Io sto ancora un po’ a chiacchierare con questa gente, poi li saluto e mi avvio verso casa a piedi. Questa volta camminando lentamente, di dormire proprio non ne ho voglia.

Alle quattro passo dalla panetteria del quartiere dove lavora un amico che sta già preparando la focaccia. Aspetto che la focaccia esca dal forno e mi prendo il classico etto di ordinanza. Alle cinque sono dall'edicola di un amico nel mio quartiere.. Il camioncino di Tuttosport, come tutte le mattine, ha lasciato il pacco di giornali sul marciapiede. Sfilo una coppia e leggo le notizie fresche di stampa. Poi la rimetto a posto e vado a casa. Ma non riesco a dormire.

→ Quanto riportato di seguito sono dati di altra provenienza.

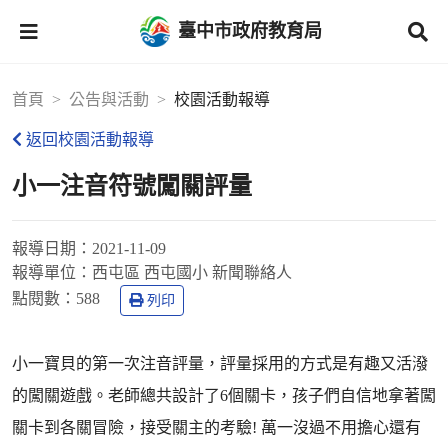
臺中市政府教育局
首頁
公告與活動
校園活動報導
返回校園活動報導
小一注音符號闖關評量
報導日期：
2021-11-09
報導單位：
西屯區 西屯國小 新聞聯絡人
點閱數：
588
列印
小一寶貝的第一次注音評量，評量採用的方式是有趣又活潑
的闖關遊戲。老師總共設計了6個關卡，孩子們自信地拿著闖
關卡到各關冒險，接受關主的考驗! 萬一沒過不用擔心還有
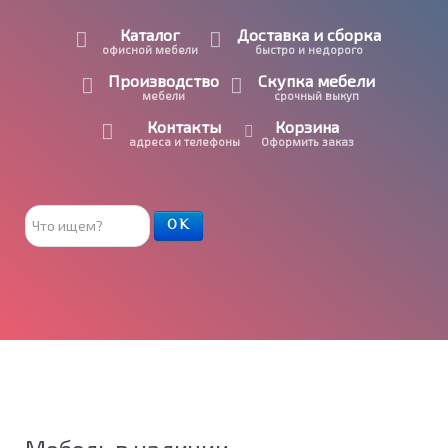
Каталог
Доставка и сборка
офисной мебели
быстро и недорого
Производство
Скупка мебели
мебели
срочный выкуп
Контакты
Корзина
адреса и телефоны
Оформить заказ
Поиск
ОК
товара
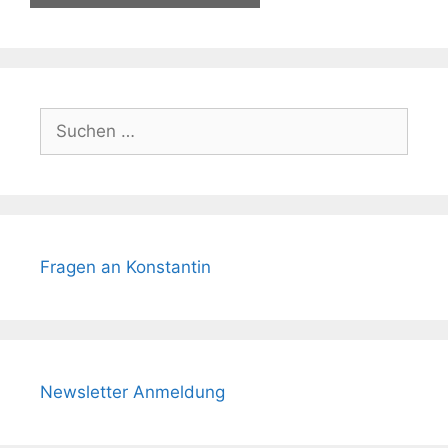
Suchen
nach:
Fragen an Konstantin
Newsletter Anmeldung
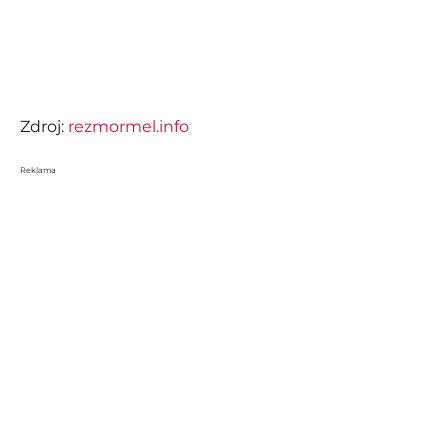
Zdroj:
rezmormel.info
Reklama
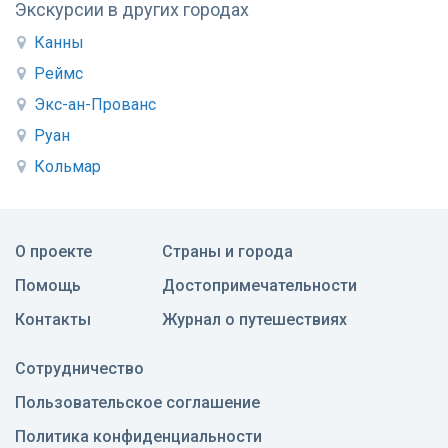
Экскурсии в других городах
Канны
Реймс
Экс-ан-Прованс
Руан
Кольмар
О проекте
Страны и города
Помощь
Достопримечательности
Контакты
Журнал о путешествиях
Сотрудничество
Пользовательское соглашение
Политика конфиденциальности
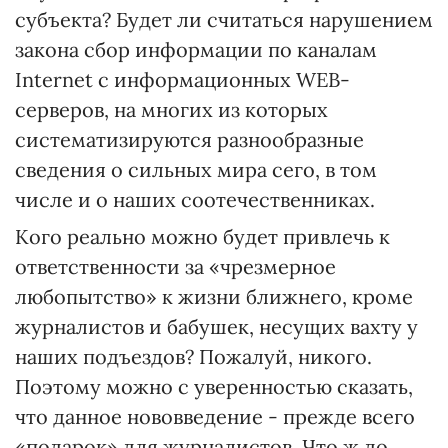
субъекта? Будет ли считаться нарушением
закона сбор информации по каналам
Internet с информационных WEB-
серверов, на многих из которых
систематизируются разнообразные
сведения о сильных мира сего, в том
числе и о наших соотечественниках.
Кого реально можно будет привлечь к
ответственности за «чрезмерное
любопытство» к жизни ближнего, кроме
журналистов и бабушек, несущих вахту у
наших подъездов? Пожалуй, никого.
Поэтому можно с уверенностью сказать,
что данное нововведение - прежде всего
«подарок» для журналистов. Что ж до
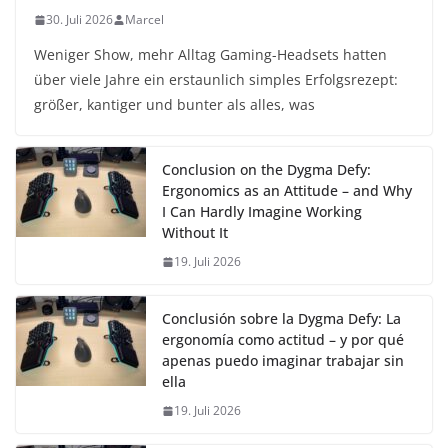
30. Juli 2026
Marcel
Weniger Show, mehr Alltag Gaming-Headsets hatten
über viele Jahre ein erstaunlich simples Erfolgsrezept:
größer, kantiger und bunter als alles, was
Conclusion on the Dygma Defy:
Ergonomics as an Attitude – and Why
I Can Hardly Imagine Working
Without It
19. Juli 2026
Conclusión sobre la Dygma Defy: La
ergonomía como actitud – y por qué
apenas puedo imaginar trabajar sin
ella
19. Juli 2026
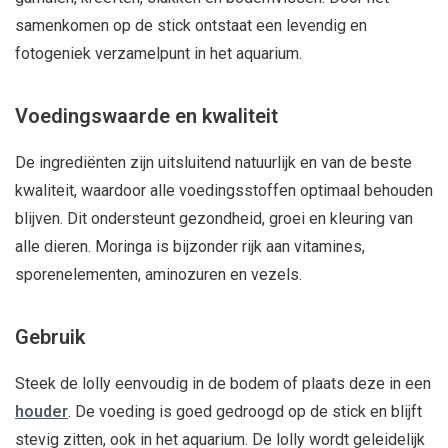
samenkomen op de stick ontstaat een levendig en
fotogeniek verzamelpunt in het aquarium.
Voedingswaarde en kwaliteit
De ingrediënten zijn uitsluitend natuurlijk en van de beste
kwaliteit, waardoor alle voedingsstoffen optimaal behouden
blijven. Dit ondersteunt gezondheid, groei en kleuring van
alle dieren. Moringa is bijzonder rijk aan vitamines,
sporenelementen, aminozuren en vezels.
Gebruik
Steek de lolly eenvoudig in de bodem of plaats deze in een
houder
. De voeding is goed gedroogd op de stick en blijft
stevig zitten, ook in het aquarium. De lolly wordt geleidelijk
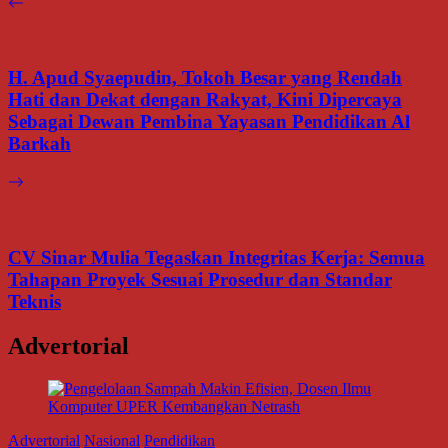
H. Apud Syaepudin, Tokoh Besar yang Rendah
Hati dan Dekat dengan Rakyat, Kini Dipercaya
Sebagai Dewan Pembina Yayasan Pendidikan Al
Barkah
CV Sinar Mulia Tegaskan Integritas Kerja: Semua
Tahapan Proyek Sesuai Prosedur dan Standar
Teknis
Advertorial
Advertorial
Nasional
Pendidikan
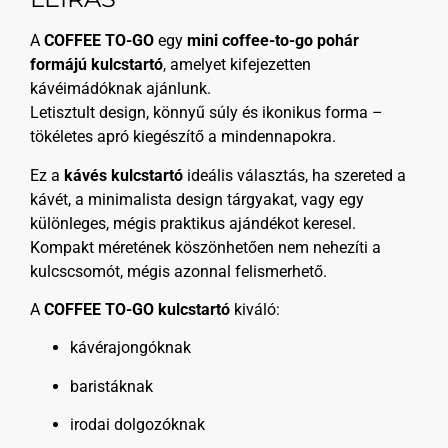
A
COFFEE TO-GO
egy
mini coffee-to-go pohár
formájú kulcstartó
, amelyet kifejezetten
kávéimádóknak ajánlunk.
Letisztult design, könnyű súly és ikonikus forma –
tökéletes apró kiegészítő a mindennapokra.
Ez a
kávés kulcstartó
ideális választás, ha szereted a
kávét, a minimalista design tárgyakat, vagy egy
különleges, mégis praktikus ajándékot keresel.
Kompakt méretének köszönhetően nem nehezíti a
kulcscsomót, mégis azonnal felismerhető.
A
COFFEE TO-GO kulcstartó
kiváló:
kávérajongóknak
baristáknak
irodai dolgozóknak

La vendita di Meroni mi ha cambiato come tifoso. Mi ha fatto uscire dall’adolescenza sognante per entrare nel mondo del calcio reale. Magari era anche l’ora. Mille pensieri mi passano per la testa, poi il pensiero estremo: basta col calcio. E con questa possibilità da mettere in pratica fin dal giorno dopo finalmente, quando ormai è giorno, mi addormento.

Ma il giorno dopo ci ripenso: ho detto basta col calcio, belin, mica basta col Genoa!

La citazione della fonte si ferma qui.